I think this is reasonable and I've followed up with a friendly e-mail to the ebay vendor requesting he share 2/3's of the cost.  I'll let you know how it turns out.
Steve


----------



## abc31 (Oct 13, 2008)

Good Luck, Steve. Let us know what happens.


----------



## JoeMid (Oct 14, 2008)

abc31 said:


> Funny, my letter said it was based on a flat rate of .63 cents per HC. I never did the math. Spence, over on timeshareforums.com, said that his had a different rate. I think it was .80 cents.


The rate is different for different point levels, just like the rate for MFs is.  See Spence's MF chart over there.



MaryH said:


> Does anyone know how much it is for 90K points? I am on the road so have not get it yet and expect mail to Canada would take longer.
> 
> When they did the SA before, they offered something else in turn. Are they doing it this for this SA?

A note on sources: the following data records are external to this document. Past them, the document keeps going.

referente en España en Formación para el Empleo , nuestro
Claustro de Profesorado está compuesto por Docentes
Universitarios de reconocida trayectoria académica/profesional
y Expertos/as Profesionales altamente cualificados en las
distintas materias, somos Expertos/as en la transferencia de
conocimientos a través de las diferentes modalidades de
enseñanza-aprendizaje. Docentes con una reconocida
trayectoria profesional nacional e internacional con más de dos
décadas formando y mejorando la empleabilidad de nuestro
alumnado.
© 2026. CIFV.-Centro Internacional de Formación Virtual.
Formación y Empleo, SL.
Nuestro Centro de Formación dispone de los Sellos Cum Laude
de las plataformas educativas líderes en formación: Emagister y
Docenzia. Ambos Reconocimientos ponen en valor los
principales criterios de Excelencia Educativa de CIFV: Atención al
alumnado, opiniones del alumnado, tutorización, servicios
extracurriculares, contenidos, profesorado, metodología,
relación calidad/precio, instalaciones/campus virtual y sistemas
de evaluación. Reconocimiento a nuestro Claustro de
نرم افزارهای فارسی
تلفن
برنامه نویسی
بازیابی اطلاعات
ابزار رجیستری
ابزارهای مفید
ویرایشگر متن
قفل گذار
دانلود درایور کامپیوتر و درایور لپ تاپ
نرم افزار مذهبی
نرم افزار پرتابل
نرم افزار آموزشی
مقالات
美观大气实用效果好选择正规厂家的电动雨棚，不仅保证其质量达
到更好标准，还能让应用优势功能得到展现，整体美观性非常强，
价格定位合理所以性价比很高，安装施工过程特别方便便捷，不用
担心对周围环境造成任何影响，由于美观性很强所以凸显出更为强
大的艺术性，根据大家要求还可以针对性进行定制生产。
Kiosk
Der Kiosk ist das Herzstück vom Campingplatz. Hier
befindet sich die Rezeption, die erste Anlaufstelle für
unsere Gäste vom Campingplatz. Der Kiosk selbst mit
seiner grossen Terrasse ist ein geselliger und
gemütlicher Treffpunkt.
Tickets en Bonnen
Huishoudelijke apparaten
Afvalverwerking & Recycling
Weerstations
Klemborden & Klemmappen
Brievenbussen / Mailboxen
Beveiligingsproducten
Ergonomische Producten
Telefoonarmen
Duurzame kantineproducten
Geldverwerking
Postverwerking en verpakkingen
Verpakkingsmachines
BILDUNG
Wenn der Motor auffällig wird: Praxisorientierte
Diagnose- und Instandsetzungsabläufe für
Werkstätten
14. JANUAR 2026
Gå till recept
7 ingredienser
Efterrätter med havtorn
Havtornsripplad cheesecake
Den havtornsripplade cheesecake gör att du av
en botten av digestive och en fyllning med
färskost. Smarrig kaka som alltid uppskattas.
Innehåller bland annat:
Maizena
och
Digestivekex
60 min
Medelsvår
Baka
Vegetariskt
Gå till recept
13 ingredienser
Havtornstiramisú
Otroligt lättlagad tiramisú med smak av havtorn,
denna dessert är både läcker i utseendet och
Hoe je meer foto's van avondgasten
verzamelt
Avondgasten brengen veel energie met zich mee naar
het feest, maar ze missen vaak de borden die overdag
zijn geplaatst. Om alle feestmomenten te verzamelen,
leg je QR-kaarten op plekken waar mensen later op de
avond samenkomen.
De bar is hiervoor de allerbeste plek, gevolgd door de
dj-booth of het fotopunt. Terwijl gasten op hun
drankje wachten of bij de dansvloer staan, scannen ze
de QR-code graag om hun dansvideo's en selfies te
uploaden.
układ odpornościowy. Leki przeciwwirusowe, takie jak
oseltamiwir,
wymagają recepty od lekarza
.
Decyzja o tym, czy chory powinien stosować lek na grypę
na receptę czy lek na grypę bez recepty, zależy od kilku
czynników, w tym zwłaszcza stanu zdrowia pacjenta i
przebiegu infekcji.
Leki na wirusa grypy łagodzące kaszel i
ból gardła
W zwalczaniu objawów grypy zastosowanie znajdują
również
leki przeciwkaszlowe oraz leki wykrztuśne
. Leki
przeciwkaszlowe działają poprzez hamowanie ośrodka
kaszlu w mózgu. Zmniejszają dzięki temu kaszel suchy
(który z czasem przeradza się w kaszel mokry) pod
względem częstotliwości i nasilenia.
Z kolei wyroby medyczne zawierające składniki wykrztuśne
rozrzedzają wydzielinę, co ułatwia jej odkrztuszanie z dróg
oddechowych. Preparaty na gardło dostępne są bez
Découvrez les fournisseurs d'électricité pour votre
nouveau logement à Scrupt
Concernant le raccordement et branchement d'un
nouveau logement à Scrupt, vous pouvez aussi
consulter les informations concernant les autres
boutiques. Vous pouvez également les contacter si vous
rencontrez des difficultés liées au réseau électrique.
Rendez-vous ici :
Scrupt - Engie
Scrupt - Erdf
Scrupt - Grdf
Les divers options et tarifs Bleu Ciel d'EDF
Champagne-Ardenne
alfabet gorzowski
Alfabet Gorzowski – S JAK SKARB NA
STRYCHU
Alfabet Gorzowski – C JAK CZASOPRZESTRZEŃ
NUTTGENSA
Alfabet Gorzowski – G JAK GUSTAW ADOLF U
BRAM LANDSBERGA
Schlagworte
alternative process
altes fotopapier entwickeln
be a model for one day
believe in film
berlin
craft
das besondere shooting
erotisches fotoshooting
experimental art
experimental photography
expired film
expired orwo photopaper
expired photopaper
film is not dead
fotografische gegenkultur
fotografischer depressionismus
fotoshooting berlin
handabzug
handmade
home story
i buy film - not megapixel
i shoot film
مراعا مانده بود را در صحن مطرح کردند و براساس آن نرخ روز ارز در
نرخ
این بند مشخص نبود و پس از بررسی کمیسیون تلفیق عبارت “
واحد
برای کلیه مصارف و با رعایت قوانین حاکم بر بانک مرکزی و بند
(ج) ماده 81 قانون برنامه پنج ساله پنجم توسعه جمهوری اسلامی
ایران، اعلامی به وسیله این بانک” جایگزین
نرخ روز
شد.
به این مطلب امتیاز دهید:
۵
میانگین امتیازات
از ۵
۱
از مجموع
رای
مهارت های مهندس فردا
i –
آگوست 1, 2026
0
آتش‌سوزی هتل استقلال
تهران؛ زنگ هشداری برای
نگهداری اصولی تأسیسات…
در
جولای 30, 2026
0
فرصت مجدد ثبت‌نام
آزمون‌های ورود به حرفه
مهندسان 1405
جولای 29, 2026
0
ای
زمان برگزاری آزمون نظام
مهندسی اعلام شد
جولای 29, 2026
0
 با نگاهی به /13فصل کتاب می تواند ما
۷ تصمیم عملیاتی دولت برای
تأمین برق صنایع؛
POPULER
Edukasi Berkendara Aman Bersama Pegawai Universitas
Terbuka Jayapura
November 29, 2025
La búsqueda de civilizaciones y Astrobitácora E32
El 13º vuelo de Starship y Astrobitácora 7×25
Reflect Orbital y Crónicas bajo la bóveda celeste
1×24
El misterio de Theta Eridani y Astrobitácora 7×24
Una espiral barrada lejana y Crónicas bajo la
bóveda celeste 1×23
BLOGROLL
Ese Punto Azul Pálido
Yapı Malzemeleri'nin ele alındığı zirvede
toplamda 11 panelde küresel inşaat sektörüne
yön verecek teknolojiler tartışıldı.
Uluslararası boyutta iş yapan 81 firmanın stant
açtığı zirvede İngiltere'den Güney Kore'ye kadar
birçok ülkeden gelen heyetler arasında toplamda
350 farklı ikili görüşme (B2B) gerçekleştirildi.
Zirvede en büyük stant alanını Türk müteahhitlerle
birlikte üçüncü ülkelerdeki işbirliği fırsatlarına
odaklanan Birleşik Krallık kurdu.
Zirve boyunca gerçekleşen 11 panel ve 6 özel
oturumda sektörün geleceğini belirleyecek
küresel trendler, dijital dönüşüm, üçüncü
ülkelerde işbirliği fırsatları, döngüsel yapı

90K - probably in the .6 - .7/pt range.



abc31 said:


> Yes, they are offering a week at one of their all-inclusive Mexican or Dominican Republic Resorts.
> 
> I don't know what they want for 90,000 points. Everyone seems to be told a different rate per point.


Same thing they did after the last hurricane SA; question is - what AI rate are they charging?  I have a certificate for unlimited AI reservations for 5 years but the AI rate is 33% more than if I reserved with points, so they're getting their MFs back!



mav said:


> I own almost 200,000 points and am in Italy right now so I dont know what mine will be


.5 -.6/pt probably.


----------



## abc31 (Oct 14, 2008)

JoeMid said:


> question is - what AI rate are they charging?  I have a certificate for unlimited AI reservations for 5 years but the AI rate is 33% more than if I reserved with points, so they're getting their MFs back!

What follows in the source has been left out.